### [WORK REQUEST]
Print the lines that run from the line with "Og‘ir yurak-qo" to the line with "Terapias de Masaje y Meditación", keeping both end lines, exactly as they appear in the entries below, and nothing else.

### [EXERCISE DATA]
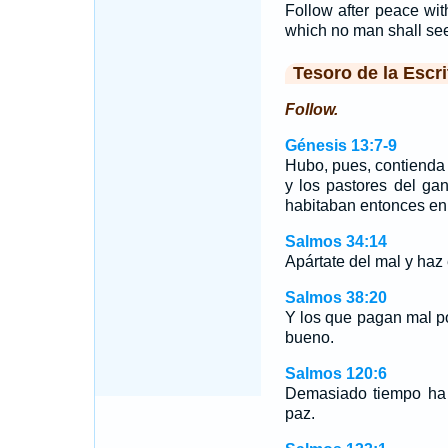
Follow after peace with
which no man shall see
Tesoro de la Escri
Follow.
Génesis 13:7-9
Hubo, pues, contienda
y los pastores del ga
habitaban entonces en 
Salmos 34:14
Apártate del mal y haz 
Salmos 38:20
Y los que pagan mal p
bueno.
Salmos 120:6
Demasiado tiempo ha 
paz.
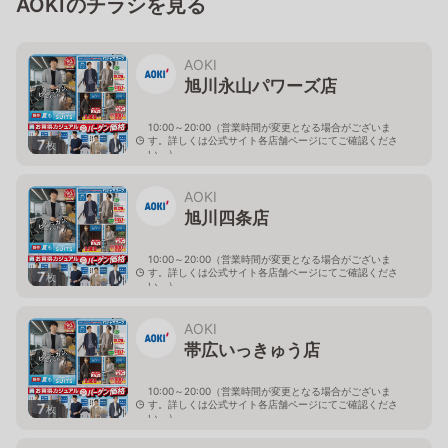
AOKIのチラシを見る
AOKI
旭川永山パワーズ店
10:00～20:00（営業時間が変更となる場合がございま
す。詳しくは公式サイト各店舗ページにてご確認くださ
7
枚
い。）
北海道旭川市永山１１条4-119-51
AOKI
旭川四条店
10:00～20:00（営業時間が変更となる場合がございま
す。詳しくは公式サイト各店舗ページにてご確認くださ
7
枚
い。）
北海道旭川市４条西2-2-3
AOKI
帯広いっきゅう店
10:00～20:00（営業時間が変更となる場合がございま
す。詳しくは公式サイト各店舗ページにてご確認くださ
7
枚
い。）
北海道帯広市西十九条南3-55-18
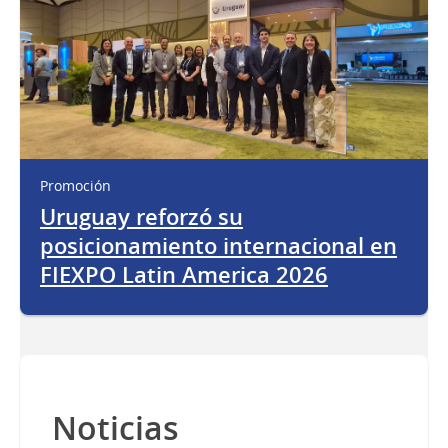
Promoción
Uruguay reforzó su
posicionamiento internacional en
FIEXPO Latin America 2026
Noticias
* * *
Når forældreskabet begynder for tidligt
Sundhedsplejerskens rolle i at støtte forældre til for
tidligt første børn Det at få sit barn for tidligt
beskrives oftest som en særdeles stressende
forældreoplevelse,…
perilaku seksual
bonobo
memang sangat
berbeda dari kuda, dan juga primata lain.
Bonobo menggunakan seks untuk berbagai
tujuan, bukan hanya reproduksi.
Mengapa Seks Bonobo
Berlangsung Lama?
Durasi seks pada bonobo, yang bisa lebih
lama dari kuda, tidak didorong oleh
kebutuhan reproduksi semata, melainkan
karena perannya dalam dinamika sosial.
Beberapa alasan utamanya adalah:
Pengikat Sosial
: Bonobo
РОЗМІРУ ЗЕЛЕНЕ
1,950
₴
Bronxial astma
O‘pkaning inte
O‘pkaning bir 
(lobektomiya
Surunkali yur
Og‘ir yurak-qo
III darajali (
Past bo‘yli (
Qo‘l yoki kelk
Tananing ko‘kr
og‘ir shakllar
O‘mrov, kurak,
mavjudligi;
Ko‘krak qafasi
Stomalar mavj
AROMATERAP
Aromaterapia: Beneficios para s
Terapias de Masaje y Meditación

### [ANSWER TO THE PROBLEM]
Og‘ir yurak-qo
III darajali (
Past bo‘yli (
Qo‘l yoki kelk
Tananing ko‘kr
og‘ir shakllar
O‘mrov, kurak,
mavjudligi;
Ko‘krak qafasi
Stomalar mavj
AROMATERAP
Aromaterapia: Beneficios para s
Terapias de Masaje y Meditación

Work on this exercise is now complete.